__MATERIAL FOR THIS EXERCISE__
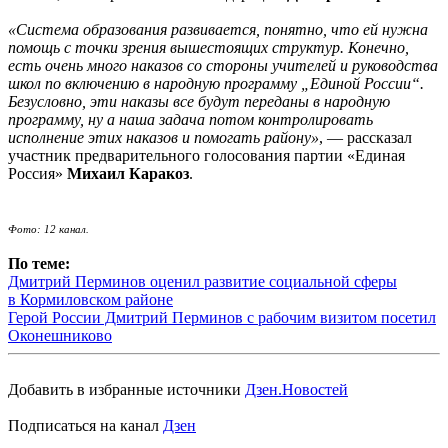
«Система образования развивается, понятно, что ей нужна
помощь с точки зрения вышестоящих структур. Конечно,
есть очень много наказов со стороны учителей и руководства
школ по включению в народную программу „Единой России“.
Безусловно, эти наказы все будут переданы в народную
программу, ну а наша задача потом контролировать
исполнение этих наказов и помогать району»
, — рассказал
участник предварительного голосования партии «Единая
Россия»
Михаил Каракоз
.
Фото: 12 канал.
По теме:
Дмитрий Перминов оценил развитие социальной сферы
в Кормиловском районе
Герой России Дмитрий Перминов с рабочим визитом посетил
Оконешниково
Добавить в избранные источники
Дзен.Новостей
Подписаться на канал
Дзен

__THE TASK__
Reproduce only the lines from the beginning of the data through the line that contains "Оконешниково", both included, and please drop the pictures.

__EXERCISE SOLUTION__
«Система образования развивается, понятно, что ей нужна
помощь с точки зрения вышестоящих структур. Конечно,
есть очень много наказов со стороны учителей и руководства
школ по включению в народную программу „Единой России“.
Безусловно, эти наказы все будут переданы в народную
программу, ну а наша задача потом контролировать
исполнение этих наказов и помогать району»
, — рассказал
участник предварительного голосования партии «Единая
Россия»
Михаил Каракоз
.
Фото: 12 канал.
По теме:
Дмитрий Перминов оценил развитие социальной сферы
в Кормиловском районе
Герой России Дмитрий Перминов с рабочим визитом посетил
Оконешниково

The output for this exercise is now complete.